Write back every entry exactly as it reads, with the pictures left behind.

● ● ● ● ●

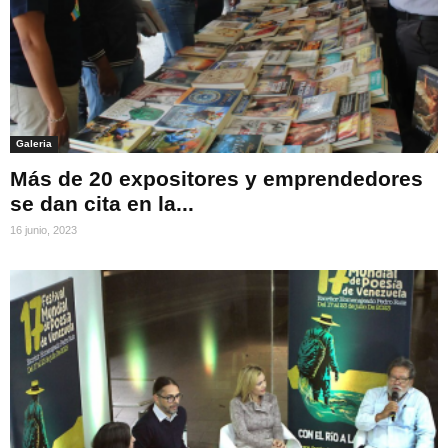
Galeria
Más de 20 expositores y emprendedores
se dan cita en la...
16 junio, 2023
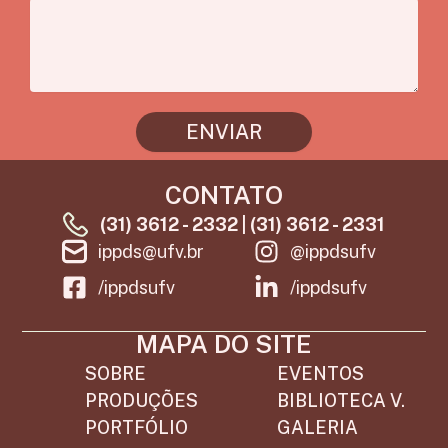
ENVIAR
CONTATO
(31) 3612 - 2332 | (31) 3612 - 2331
ippds@ufv.br
@ippdsufv
/ippdsufv
/ippdsufv
MAPA DO SITE
SOBRE
EVENTOS
PRODUÇÕES
BIBLIOTECA V.
PORTFÓLIO
GALERIA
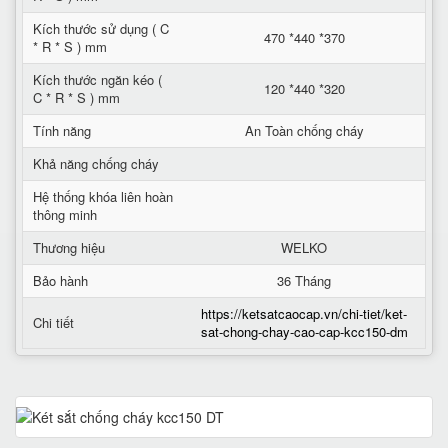
Kích thước sử dụng ( C
470 *440 *370
* R * S ) mm
Kích thước ngăn kéo (
120 *440 *320
C * R * S ) mm
Tính năng
An Toàn chống cháy
Khả năng chống cháy
Hệ thống khóa liên hoàn
thông minh
Thương hiệu
WELKO
Bảo hành
36 Tháng
https://ketsatcaocap.vn/chi-tiet/ket-
Chi tiết
sat-chong-chay-cao-cap-kcc150-dm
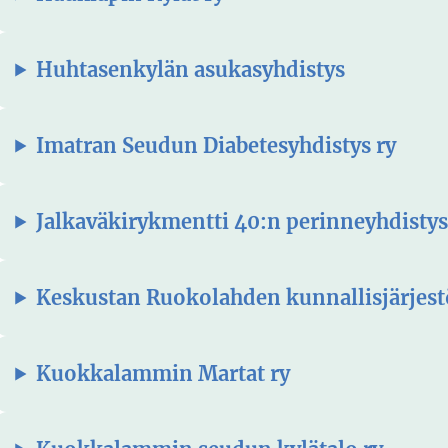
Huhtasenkylän asukasyhdistys
Imatran Seudun Diabetesyhdistys ry
Jalkaväkirykmentti 40:n perinneyhdistys
Keskustan Ruokolahden kunnallisjärjest
Kuokkalammin Martat ry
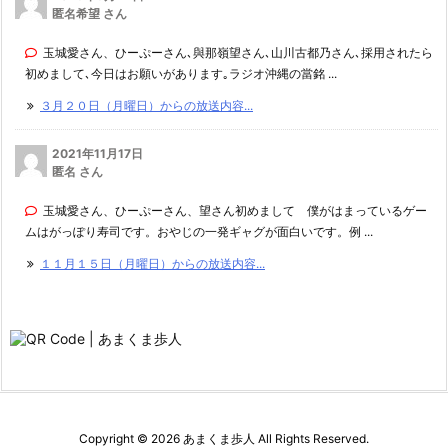
匿名希望 さん
玉城愛さん、ひーぷーさん､與那嶺望さん､山川古都乃さん､採用されたら
初めまして､今日はお願いがあります｡ラジオ沖縄の當銘 ...
３月２０日（月曜日）からの放送内容...
2021年11月17日
匿名 さん
玉城愛さん、ひーぷーさん、望さん初めまして 僕がはまっているゲー
ムはがっぽり寿司です。おやじの一発ギャグが面白いです。例 ...
１１月１５日（月曜日）からの放送内容...
Copyright ©
2026
あまくま歩人
All Rights Reserved.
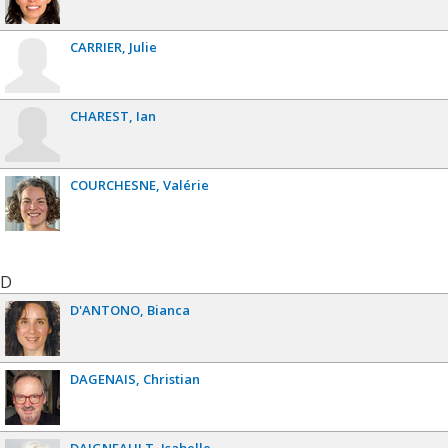
CARRIER
Julie
CHAREST
Ian
COURCHESNE
Valérie
D
D'ANTONO
Bianca
DAGENAIS
Christian
DAIGNEAULT
Isabelle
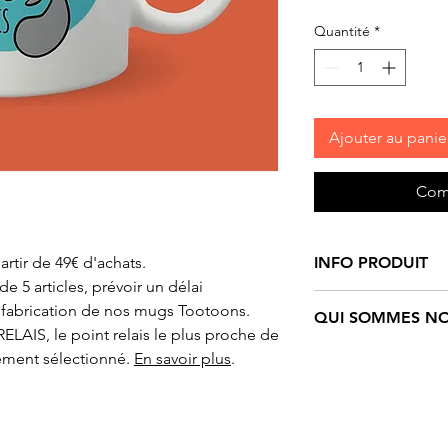
Quantité
*
Ajouter au panie
Com
artir de 49€ d'achats.
INFO PRODUIT
 5 articles, prévoir un délai
Mug/tasse
céramiq
 fabrication de nos mugs Tootoons.
QUI SOMMES NO
Tootoons
. Conten
ELAIS, le point relais le plus proche de
Dimensions : hauteu
Tootoons
est un un
ement sélectionné.
En savoir plus
.
Création originale 
personnages funs e
de Christen.
Ils sont nés de l’i
Tous nos produits 
française qui navig
imprimés à la main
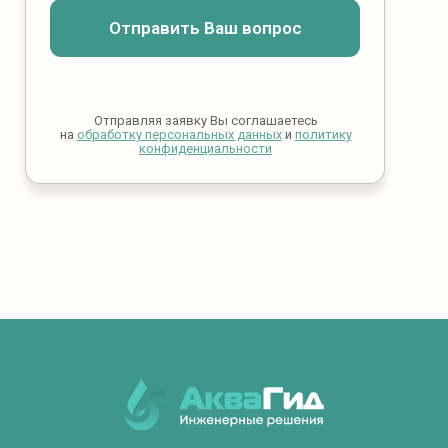
Отправить Ваш вопрос
Отправляя заявку Вы соглашаетесь
на
обработку персональных данных
и
политику
конфиденциальности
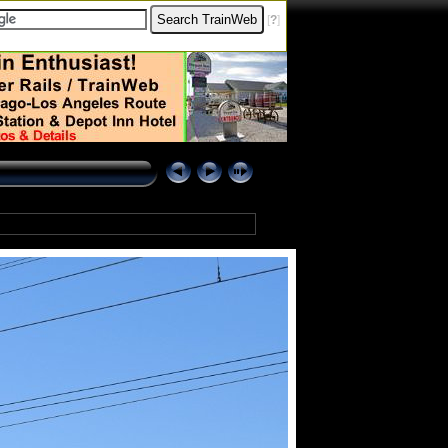
[
?
]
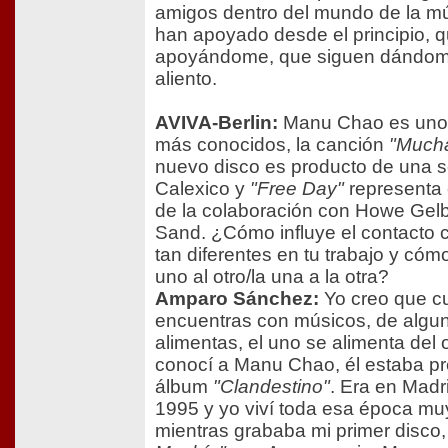
amigos dentro del mundo de la m
han apoyado desde el principio, 
apoyándome, que siguen dándom
aliento.
AVIVA-Berlin:
Manu Chao es uno 
más conocidos, la canción
"Much
nuevo disco es producto de una 
Calexico y
"Free Day"
representa 
de la colaboración con Howe Gelb
Sand. ¿Cómo influye el contacto
tan diferentes en tu trabajo y cómo 
uno al otro/la una a la otra?
Amparo Sánchez:
Yo creo que c
encuentras con músicos, de algu
alimentas, el uno se alimenta del
conocí a Manu Chao, él estaba p
álbum
"Clandestino"
. Era en Madr
1995 y yo viví toda esa época mu
mientras grababa mi primer disco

● ● ● ● ●

Final answer =>
Galeria
Más de 20 expositores y emprendedores
se dan cita en la...
16 junio, 2023
ENVIAR
CONTATO
(31) 3612 - 2332 | (31) 3612 - 2331
ippds@ufv.br
@ippdsufv
/ippdsufv
/ippdsufv
MAPA DO SITE
SOBRE
EVENTOS
PRODUÇÕES
BIBLIOTECA V.
PORTFÓLIO
GALERIA
Kích thước sử dụng ( C
470 *440 *370
* R * S ) mm
Kích thước ngăn kéo (
120 *440 *320
C * R * S ) mm
Tính năng
An Toàn chống cháy
Khả năng chống cháy
Hệ thống khóa liên hoàn
thông minh
Thương hiệu
WELKO
Bảo hành
36 Tháng
https://ketsatcaocap.vn/chi-tiet/ket-
Chi tiết
sat-chong-chay-cao-cap-kcc150-dm
Huhtasenkylän asukasyhdistys
Imatran Seudun Diabetesyhdistys ry
Jalkaväkirykmentti 40:n perinneyhdistys
Keskustan Ruokolahden kunnallisjärjest
Kuokkalammin Martat ry
匿名希望 さん
玉城愛さん、ひーぷーさん､與那嶺望さん､山川古都乃さん､採用されたら
初めまして､今日はお願いがあります｡ラジオ沖縄の當銘 ...
３月２０日（月曜日）からの放送内容...
2021年11月17日
匿名 さん
玉城愛さん、ひーぷーさん、望さん初めまして 僕がはまっているゲー
ムはがっぽり寿司です。おやじの一発ギャグが面白いです。例 ...
１１月１５日（月曜日）からの放送内容...
Copyright ©
2026
あまくま歩人
All Rights Reserved.
CARRIER
Julie
CHAREST
Ian
COURCHESNE
Valérie
D
D'ANTONO
Bianca
DAGENAIS
Christian
DAIGNEAULT
Isabelle
Quantité
*
Ajouter au panie
Com
artir de 49€ d'achats.
INFO PRODUIT
 5 articles, prévoir un délai
Mug/tasse
céramiq
 fabrication de nos mugs Tootoons.
QUI SOMMES NO
Tootoons
. Conten
ELAIS, le point relais le plus proche de
Dimensions : hauteu
Tootoons
est un un
ement sélectionné.
En savoir plus
.
Création originale 
personnages funs e
de Christen.
Ils sont nés de l’i
Tous nos produits 
française qui navig
imprimés à la main
Отправить Ваш вопрос
Отправляя заявку Вы соглашаетесь
на
обработку персональных данных
и
политику
конфиденциальности
[
?
]
amigos dentro del mundo de la m
han apoyado desde el principio, 
apoyándome, que siguen dándom
aliento.
AVIVA-Berlin:
Manu Chao es uno 
más conocidos, la canción
"Much
nuevo disco es producto de una 
Calexico y
"Free Day"
representa 
de la colaboración con Howe Gelb
Sand. ¿Cómo influye el contacto
tan diferentes en tu trabajo y cómo 
uno al otro/la una a la otra?
Amparo Sánchez:
Yo creo que c
encuentras con músicos, de algu
alimentas, el uno se alimenta del
conocí a Manu Chao, él estaba p
álbum
"Clandestino"
. Era en Madr
1995 y yo viví toda esa época mu
mientras grababa mi primer disco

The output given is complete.